Australia central bank to expand QE, may cut rates

Bloomberg

Australia’s central bank (RBA) will boost its bond-buying program or cut interest rates to help revive the economy from its first recession in almost 30 years, a survey showed.
Seven of 11 economists predict the Reserve Bank will ramp up quantitative easing by expanding its bond purchasing program, with UBS Group AG’s George Tharenou positing that this could begin as soon as next month. Most of the others, however, expect it will occur either towards the end of this year or early 2021.
Cutting the cash rate and 3-year yield target to 0.10% was less popular. Of the three who said it was likely, Deutsche Bank AG’s Phil O’donaghoe expects the easing to happen by February and AMP Capital Investors Ltd.’s Shane Oliver similarly sees it in the next six months. Bloomberg Economics’s James McIntyre anticipates such a move in November, which would be shortly after third quarter inflation data and just before the RBA’s updated forecasts are released.
“The case for monetary policy to be better calibrated to that weak economic backdrop is getting stronger,” O’donaghoe said, underscoring the current soft demand for credit. He disagrees with RBA Governor Philip Lowe’s premise that lending weakness is a result of pandemic fears, not the cost of money.
Governor Philip Lowe last week expanded and extended the RBA’s lending facility for banks and indicated a renewed willingness to explore further measures to revive growth following Victoria state’s second lockdown.
The central bank, which kept its cash rate and 3-year yield target at 0.25 percent last Tuesday, is also discomfited by the currency’s 27 percent surge from a March low and would like to cool the appreciation even if it’s unable to stop or reverse it.
Stephen Roberts of Laminar Capital was the outlier in the survey, seeing the RBA further expanding the Term Funding Facility.

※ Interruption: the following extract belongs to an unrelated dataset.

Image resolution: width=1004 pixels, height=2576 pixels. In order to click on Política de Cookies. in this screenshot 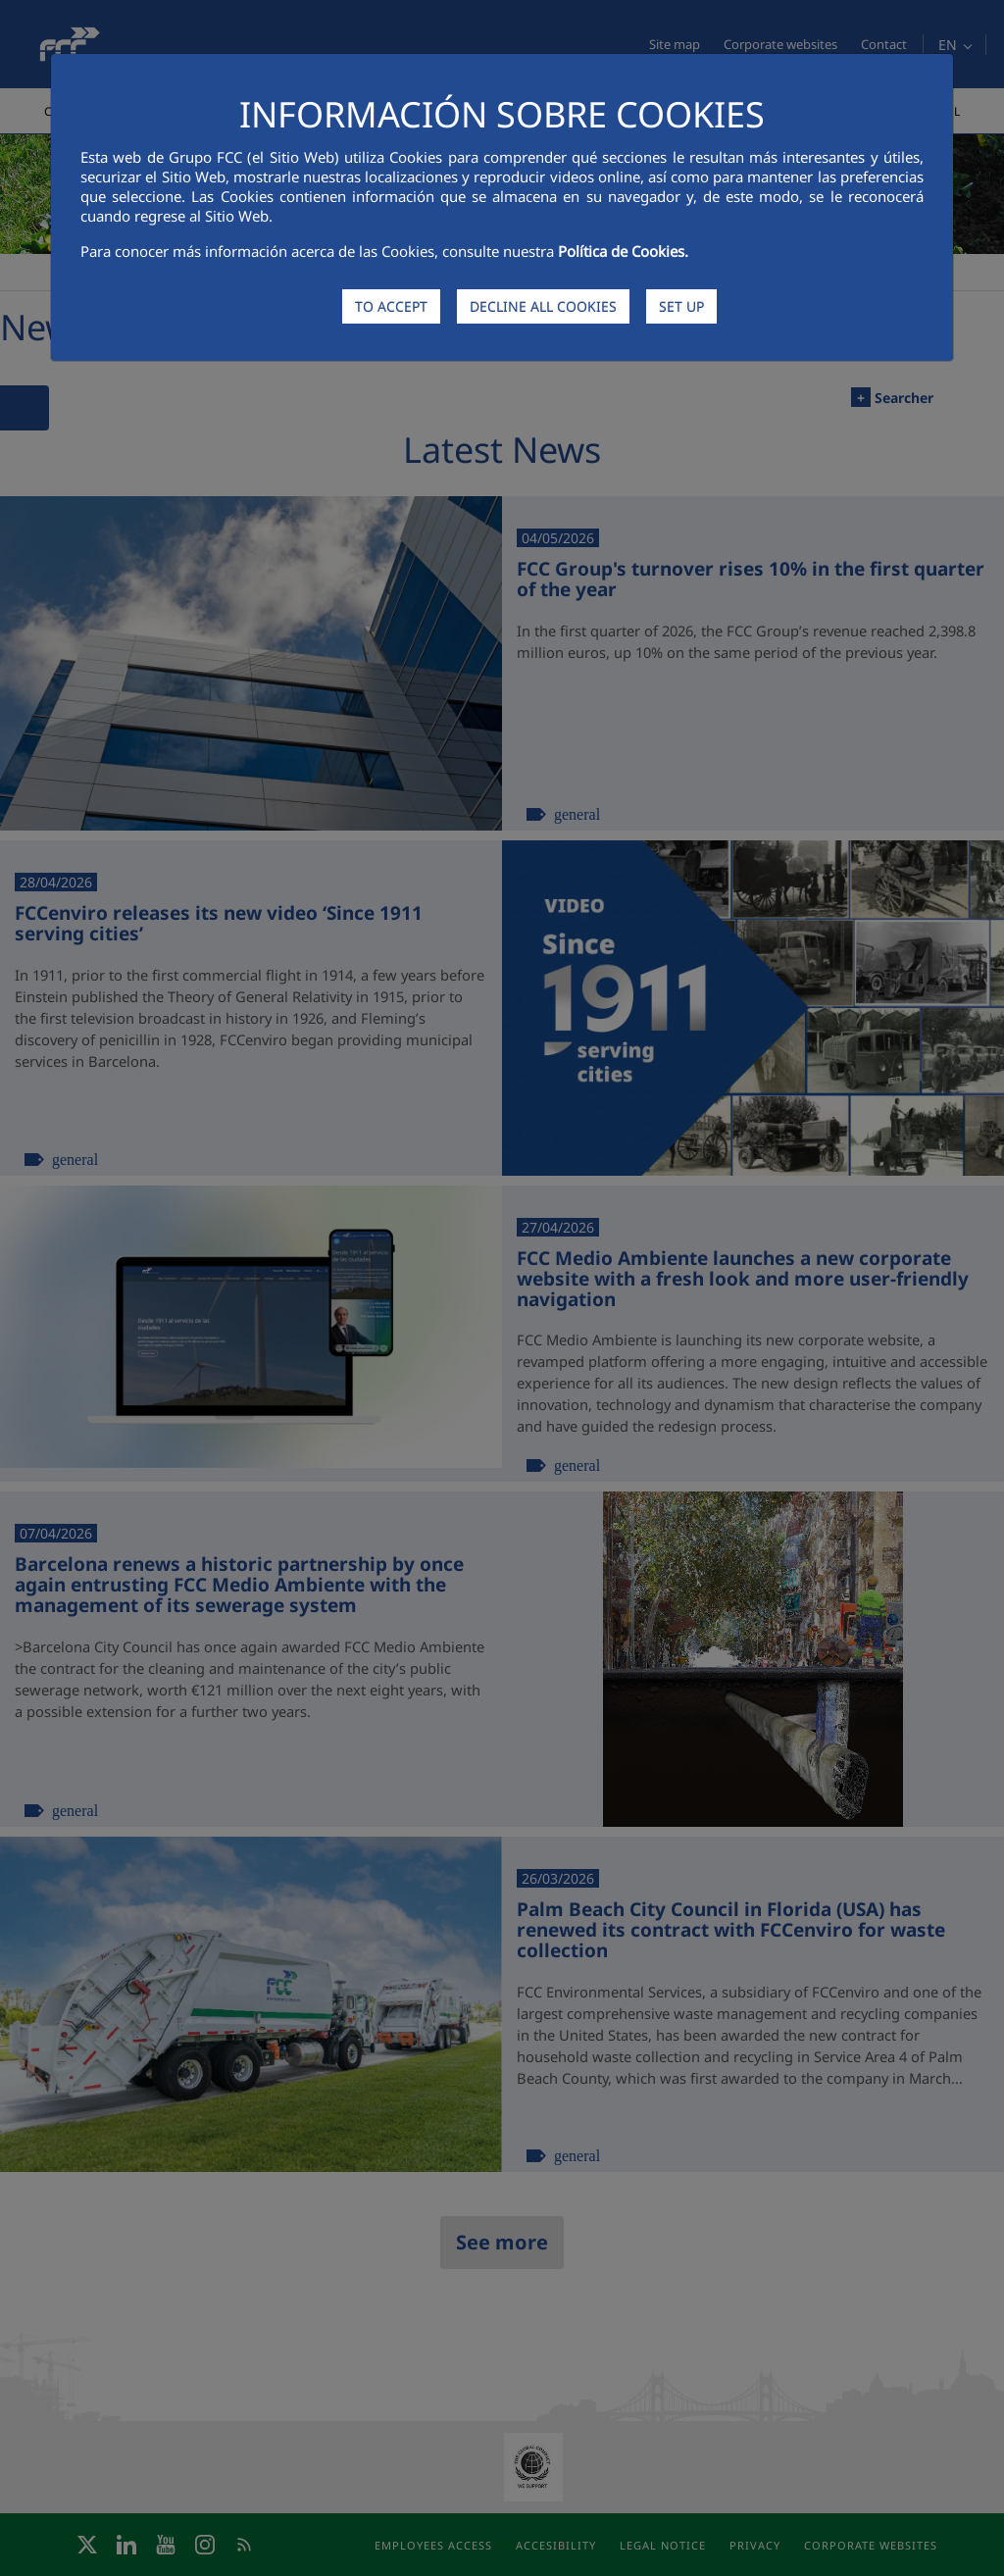, I will do `click(623, 251)`.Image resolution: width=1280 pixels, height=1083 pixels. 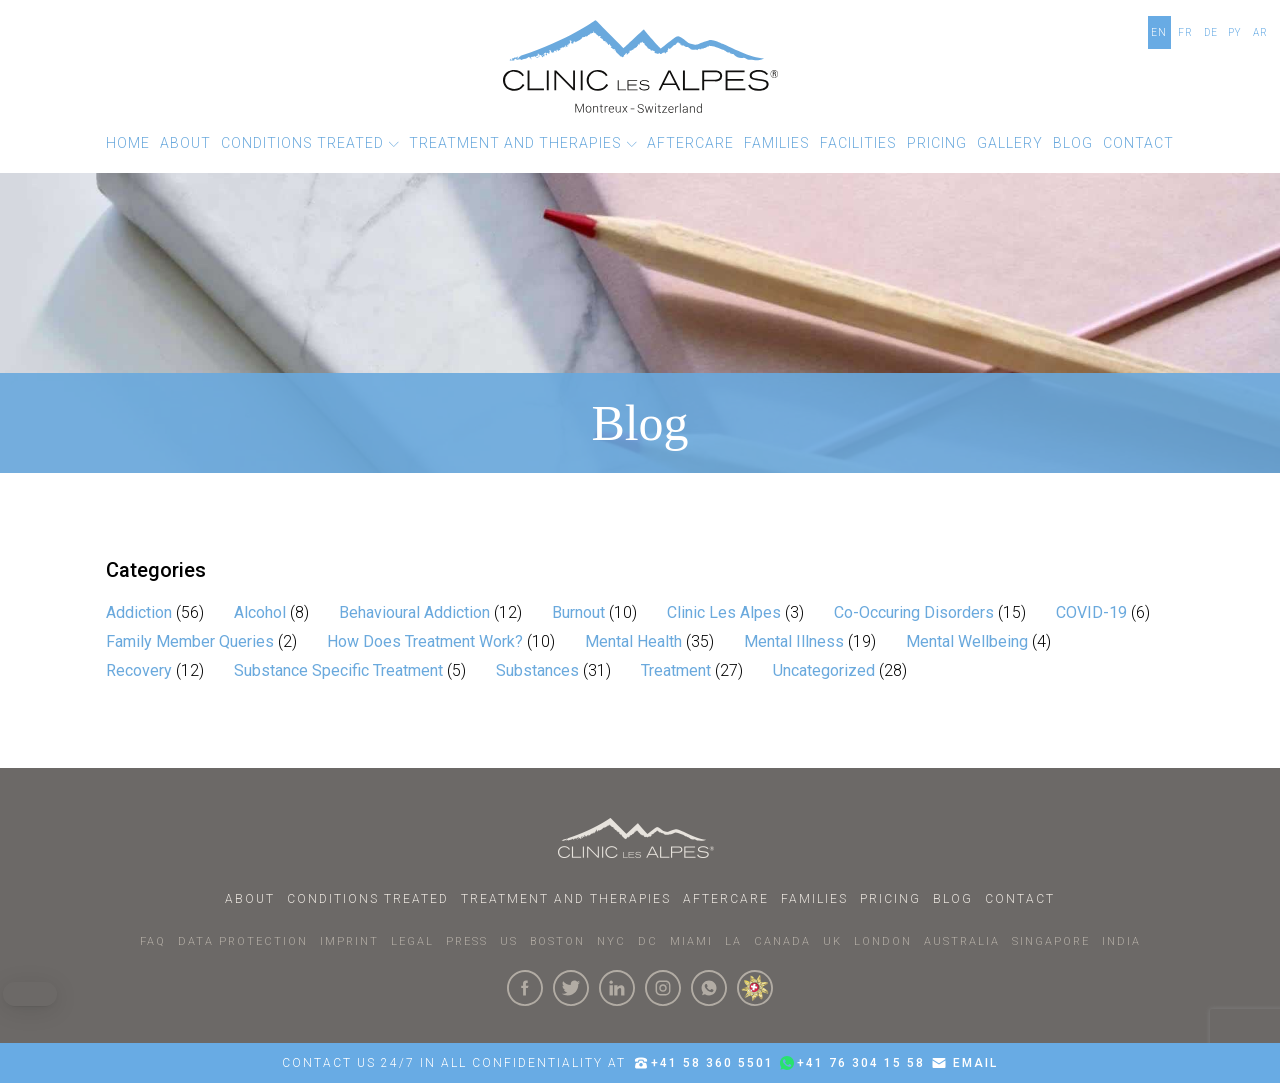 I want to click on Treatment and Therapies, so click(x=566, y=899).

Oliver, chief economist at AMP, maintains that the cheap bank funding is another form of quantitative easing.
“The RBA will ease further sometime in the next six months,” he said, urging Lowe to follow the Federal Reserve’s policy tweak on consumer prices. “Matching the Fed on inflation average targeting, more dovish forward guidance and more QE via more aggressive bond buying could all help keep a lid on the Australian dollar.”
None of the survey respondents suggested the central bank would move to negative interest rates or directly intervene in the currency market.
Growth in job advertisements almost stalled in August as strict lockdown measures in Victoria state were reintroduced early in the month to control spiralling infections of coronavuirus, according to a report by Australia & New Zealand Banking Group Ltd.
ANZ Senior Economist Catherine Birch expects “outright falls” in national employment during August and September, adding that in the longer term, the government is likely to need to spend tens of billions of dollars to support jobs growth.